Ayrıca bu ilk muayene de,

Dişleri fırçalamanın önemi, nasıl ve ne zamanlar fırçalanması gerektiği,

Hangi besinlerin tercih edilmesi gerektiği, Şeker, çikolata ve diş çürüğü riskini arttıran benzeri gıdaların nasıl tüketilmesi gerektiği,

Çürükten korunmak için nelerin yapılması gerektiği aileye ve çocuğa etraflıca anlatılır.  

 

Diş çürüğü oluştuktan sonra diş hekimi ile tanışma

 

Çocuk diş hekimliği açısından bir diğer önemli nokta da, çocuğun diş ağrısı ile tanışmadan diş doktoru ile tanışmasıdır.

Sorunlar ağrı oluşturacak düzeye ulaştığında çözümleri de göreceli olarak zorlaşmaktadır.

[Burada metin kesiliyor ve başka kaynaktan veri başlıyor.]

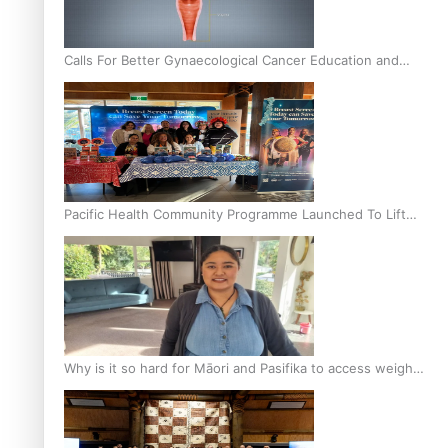
Calls For Better Gynaecological Cancer Education and
Culturally Responsive care
Pacific Health Community Programme Launched To Lift
Breast Screening Rates
Why is it so hard for Māori and Pasifika to access weight
loss drugs?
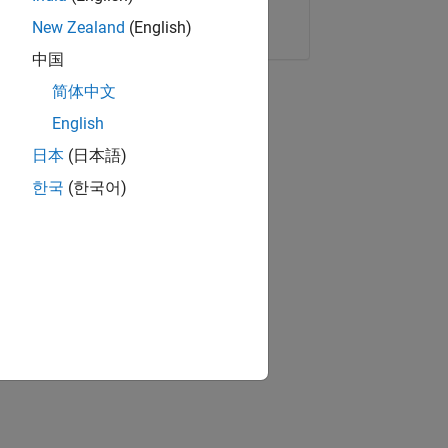
Copy Link
Email
New Zealand
(English)
中国
简体中文
English
日本
(日本語)
한국
(한국어)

Gün/gece boyu süren bir diş ağrısının ardından diş doktoruna getirilen tedirgin, muhtemelen uykusuz bir çocukla iletişim kurmak diş hekimleri açısından kolay olmamaktadır. Bu yüzden mevcut çürüklerin ağrı oluşturmasını beklemeden diş hekimine başvurmak önemlidir.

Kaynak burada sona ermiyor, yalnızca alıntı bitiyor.